Cognitive Chain-of-Thought: Structured Multimodal Reasoning about Social Situations
This work addresses the challenge of making multimodal AI systems safer and more reliable in social situations, representing an incremental improvement over chain-of-thought prompting.
The paper tackled the problem of improving visual language models' reasoning in social contexts by introducing Cognitive Chain-of-Thought (CoCoT), a prompting strategy with three stages, resulting in an average performance gain of +8% over existing methods on multimodal benchmarks.

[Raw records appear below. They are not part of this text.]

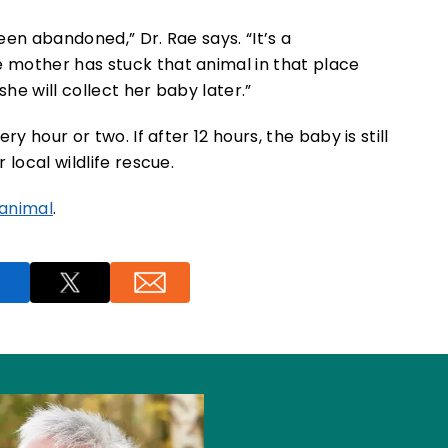
en abandoned,” Dr. Rae says. “It’s a
 mother has stuck that animal in that place
she will collect her baby later.”
y hour or two. If after 12 hours, the baby is still
 local wildlife rescue.
 animal
.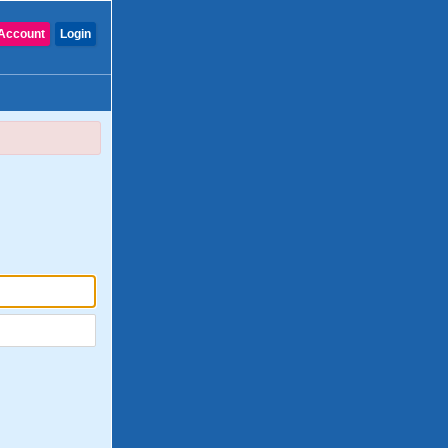
Account
Login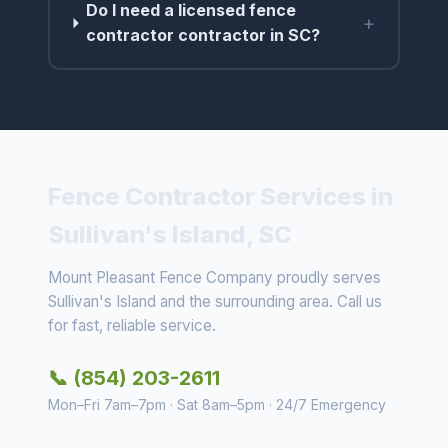
Do I need a licensed fence
+
contractor contractor in SC?
Fence Contractor Services in
Sullivan's Island, SC
Mount Pleasant Fence Company proudly serves
Sullivan's Island and the surrounding area. Call us
for fast, reliable service.
📞 (854) 203-2611
Mon–Fri 7am–7pm · Sat 8am–5pm · 24/7 Emergency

Chain-of-Thought (CoT) prompting helps models think step by step. But what happens when they must see, understand, and judge-all at once? In visual tasks grounded in social context, where bridging perception with norm-grounded judgments is essential, flat CoT often breaks down. We introduce Cognitive Chain-of-Thought (CoCoT), a prompting strategy that scaffolds VLM reasoning through three cognitively inspired stages: perception, situation, and norm. Our experiments show that, across multiple multimodal benchmarks (including intent disambiguation, commonsense reasoning, and safety), CoCoT consistently outperforms CoT and direct prompting (+8\% on average). Our findings demonstrate that cognitively grounded reasoning stages enhance interpretability and social awareness in VLMs, paving the way for safer and more reliable multimodal systems.